AIM OF THE TASK: Return exactly, with nothing added, the lines from the one that contains "18 de mayo de 2024" through the end of the listing below, pictures excluded.

· · · · ·

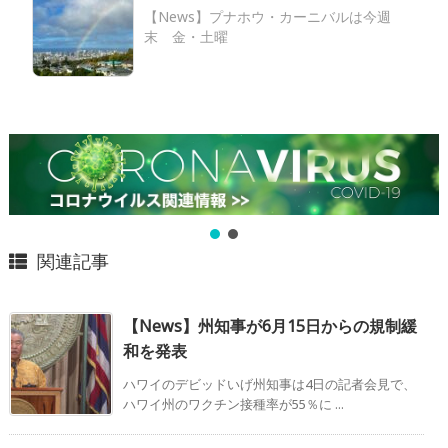
【News】プナホウ・カーニバルは今週
末 金・土曜
関連記事
【News】州知事が6月15日からの規制緩
和を発表
ハワイのデビッドいげ州知事は4日の記者会見で、
ハワイ州のワクチン接種率が55％に ...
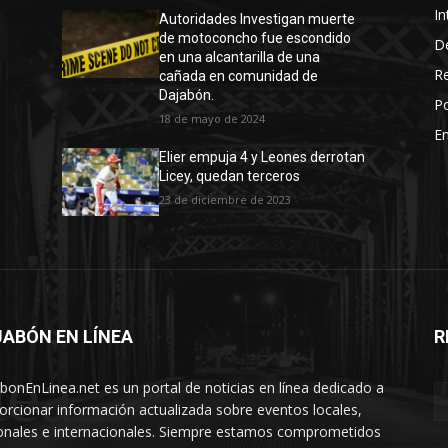
In
Autoridades Investigan muerte
de motoconcho fue escondido
D
en una alcantarilla de una
R
cañada en comunidad de
Dajabón.
Po
18 de mayo de 2024
En
Elier empuja 4 y Leones derrotan
Licey, quedan terceros
23 de diciembre de 2023
ABÓN EN LÍNEA
R
nea
bonEnLinea.net es un portal de noticias en línea dedicado a
orcionar información actualizada sobre eventos locales,
onales e internacionales. Siempre estamos comprometidos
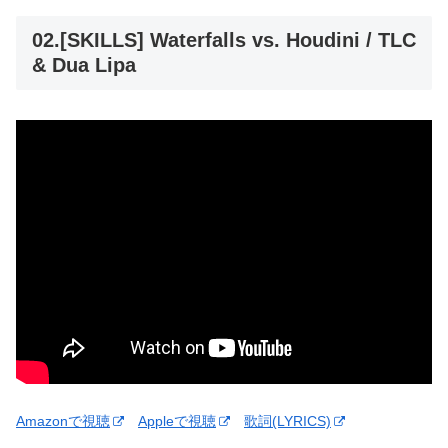
02.[SKILLS] Waterfalls vs. Houdini / TLC
& Dua Lipa
Amazonで視聴
Appleで視聴
歌詞(LYRICS)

· · · · ·

EXERCISE SOLUTION:
18 de mayo de 2024
En
Elier empuja 4 y Leones derrotan
Licey, quedan terceros
23 de diciembre de 2023
ABÓN EN LÍNEA
R
nea
bonEnLinea.net es un portal de noticias en línea dedicado a
orcionar información actualizada sobre eventos locales,
onales e internacionales. Siempre estamos comprometidos
02.[SKILLS] Waterfalls vs. Houdini / TLC
& Dua Lipa
Amazonで視聴
Appleで視聴
歌詞(LYRICS)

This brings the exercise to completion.